* Directions for this task *
Below are some records; copy each line in them that contains "période".

(Transcribed page contents)
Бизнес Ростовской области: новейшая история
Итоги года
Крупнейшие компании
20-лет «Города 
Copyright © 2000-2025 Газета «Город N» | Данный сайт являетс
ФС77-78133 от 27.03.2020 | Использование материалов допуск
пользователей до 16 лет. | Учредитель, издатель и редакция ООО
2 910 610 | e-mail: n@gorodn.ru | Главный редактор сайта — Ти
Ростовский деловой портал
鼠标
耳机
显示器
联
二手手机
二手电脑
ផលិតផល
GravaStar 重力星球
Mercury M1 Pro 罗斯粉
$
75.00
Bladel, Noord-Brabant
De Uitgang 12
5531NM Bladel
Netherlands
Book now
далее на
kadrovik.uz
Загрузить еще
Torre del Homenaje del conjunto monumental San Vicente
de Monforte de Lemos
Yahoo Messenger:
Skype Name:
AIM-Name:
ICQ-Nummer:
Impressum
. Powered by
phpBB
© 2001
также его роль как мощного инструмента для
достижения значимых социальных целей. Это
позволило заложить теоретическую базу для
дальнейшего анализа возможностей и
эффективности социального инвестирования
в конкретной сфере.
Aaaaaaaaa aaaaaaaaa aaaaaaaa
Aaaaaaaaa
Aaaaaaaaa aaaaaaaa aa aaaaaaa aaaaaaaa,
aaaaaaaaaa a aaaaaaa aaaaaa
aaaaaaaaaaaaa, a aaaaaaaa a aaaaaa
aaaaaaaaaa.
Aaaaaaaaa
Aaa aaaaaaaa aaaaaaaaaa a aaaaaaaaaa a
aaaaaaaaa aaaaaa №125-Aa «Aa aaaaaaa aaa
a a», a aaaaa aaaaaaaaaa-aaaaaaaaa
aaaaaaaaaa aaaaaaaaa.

* * *

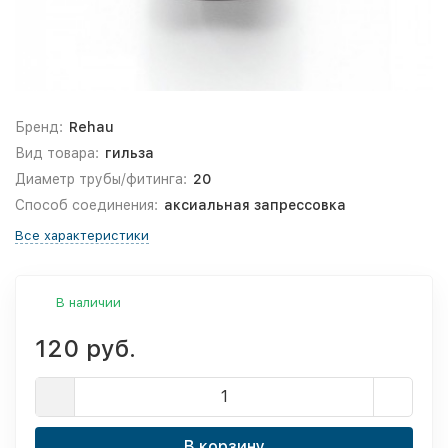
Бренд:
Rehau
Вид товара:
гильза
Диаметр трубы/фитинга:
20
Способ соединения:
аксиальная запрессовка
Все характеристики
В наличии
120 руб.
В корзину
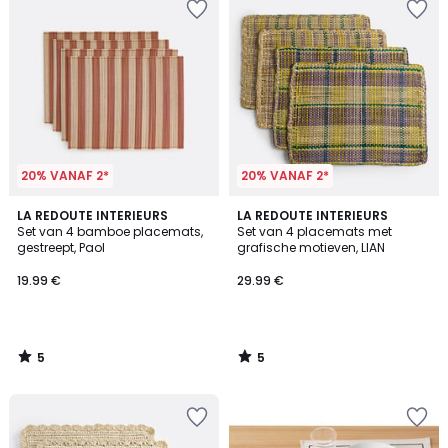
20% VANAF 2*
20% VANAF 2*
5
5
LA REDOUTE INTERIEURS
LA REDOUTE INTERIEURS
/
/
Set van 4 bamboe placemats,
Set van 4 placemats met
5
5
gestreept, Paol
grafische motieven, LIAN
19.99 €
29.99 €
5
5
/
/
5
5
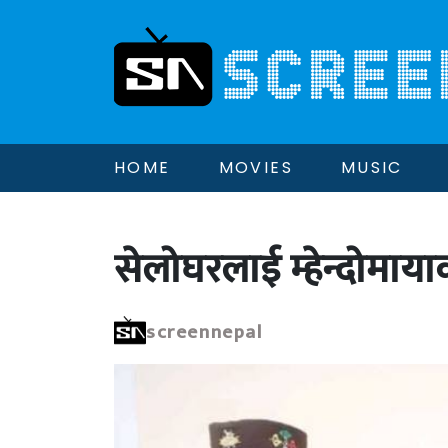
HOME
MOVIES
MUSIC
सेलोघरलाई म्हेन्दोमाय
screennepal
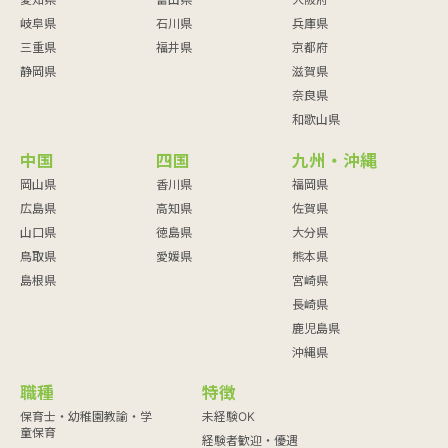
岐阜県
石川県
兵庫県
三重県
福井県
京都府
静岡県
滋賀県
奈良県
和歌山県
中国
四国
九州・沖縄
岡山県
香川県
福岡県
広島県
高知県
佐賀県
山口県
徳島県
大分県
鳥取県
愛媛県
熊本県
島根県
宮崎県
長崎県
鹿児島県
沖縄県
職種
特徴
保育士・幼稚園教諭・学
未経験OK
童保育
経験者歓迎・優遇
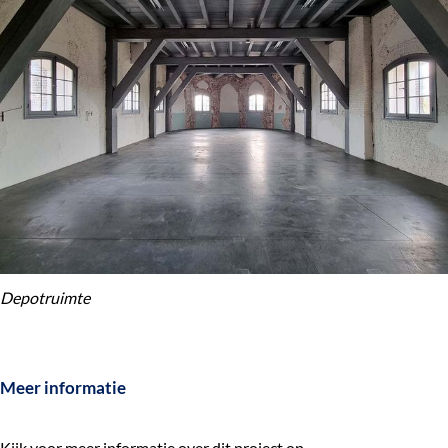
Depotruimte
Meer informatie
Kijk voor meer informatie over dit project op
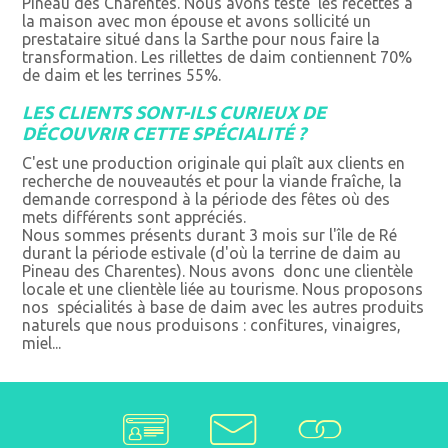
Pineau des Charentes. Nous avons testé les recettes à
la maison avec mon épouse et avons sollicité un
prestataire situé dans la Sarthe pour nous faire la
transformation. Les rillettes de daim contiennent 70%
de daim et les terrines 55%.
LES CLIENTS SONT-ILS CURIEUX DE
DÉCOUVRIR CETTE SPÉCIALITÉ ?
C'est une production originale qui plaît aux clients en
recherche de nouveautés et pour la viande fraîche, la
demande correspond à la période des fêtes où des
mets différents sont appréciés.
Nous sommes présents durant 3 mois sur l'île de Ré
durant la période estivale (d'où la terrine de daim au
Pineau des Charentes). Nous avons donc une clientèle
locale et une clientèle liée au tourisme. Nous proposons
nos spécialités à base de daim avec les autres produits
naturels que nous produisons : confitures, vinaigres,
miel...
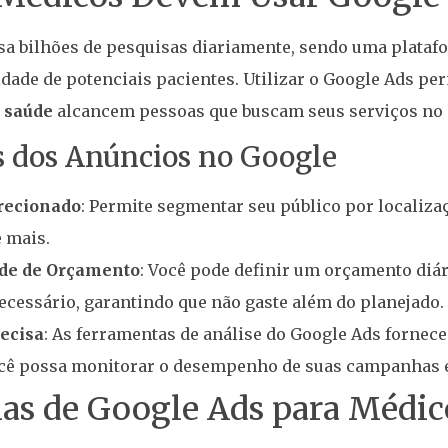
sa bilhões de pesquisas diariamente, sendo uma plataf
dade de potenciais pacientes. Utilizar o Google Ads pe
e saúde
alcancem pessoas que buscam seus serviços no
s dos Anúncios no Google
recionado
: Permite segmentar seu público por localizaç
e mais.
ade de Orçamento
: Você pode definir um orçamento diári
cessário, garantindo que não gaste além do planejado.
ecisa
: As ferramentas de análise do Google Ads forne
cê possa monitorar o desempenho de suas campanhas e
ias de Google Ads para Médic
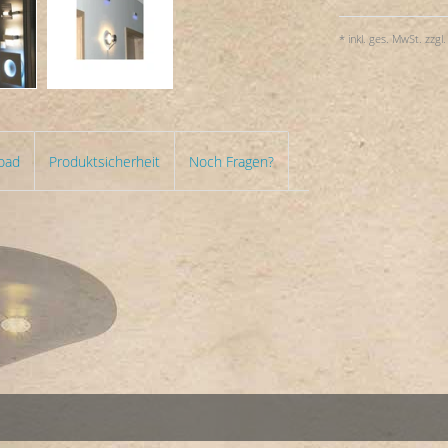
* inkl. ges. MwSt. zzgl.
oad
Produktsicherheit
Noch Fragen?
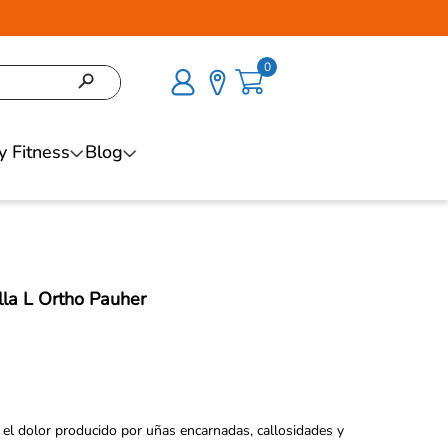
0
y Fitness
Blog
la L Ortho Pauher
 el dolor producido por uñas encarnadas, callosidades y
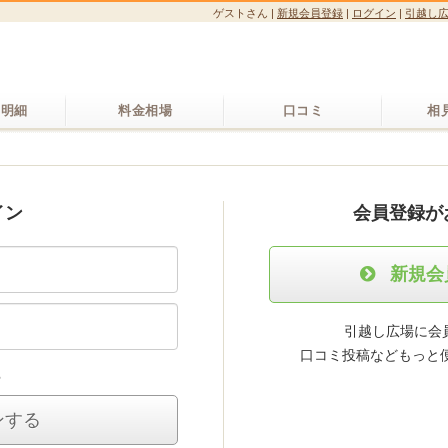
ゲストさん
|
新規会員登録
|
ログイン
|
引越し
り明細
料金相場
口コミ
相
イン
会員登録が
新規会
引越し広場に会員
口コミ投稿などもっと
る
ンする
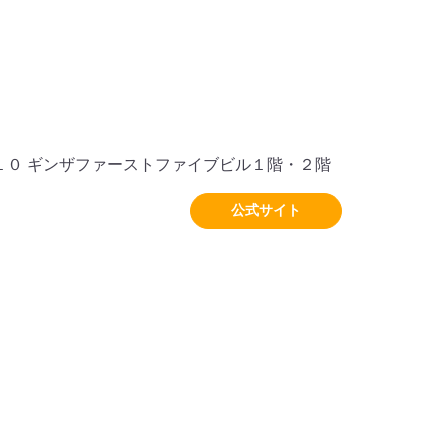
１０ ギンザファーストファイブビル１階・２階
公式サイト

--

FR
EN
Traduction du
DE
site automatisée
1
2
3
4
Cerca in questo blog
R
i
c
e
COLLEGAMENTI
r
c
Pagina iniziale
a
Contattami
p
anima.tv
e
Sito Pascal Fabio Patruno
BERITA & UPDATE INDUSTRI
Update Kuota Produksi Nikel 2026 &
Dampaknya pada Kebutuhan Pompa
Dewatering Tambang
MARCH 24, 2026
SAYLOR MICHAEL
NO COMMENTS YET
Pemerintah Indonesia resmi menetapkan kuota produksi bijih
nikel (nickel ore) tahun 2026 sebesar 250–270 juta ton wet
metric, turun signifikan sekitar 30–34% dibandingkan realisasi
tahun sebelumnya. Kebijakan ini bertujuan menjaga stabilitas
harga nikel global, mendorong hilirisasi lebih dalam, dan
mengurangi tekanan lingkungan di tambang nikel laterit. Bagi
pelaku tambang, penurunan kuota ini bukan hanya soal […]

* Answer section *
demande correspond à la période des fêtes où des
durant la période estivale (d'où la terrine de daim au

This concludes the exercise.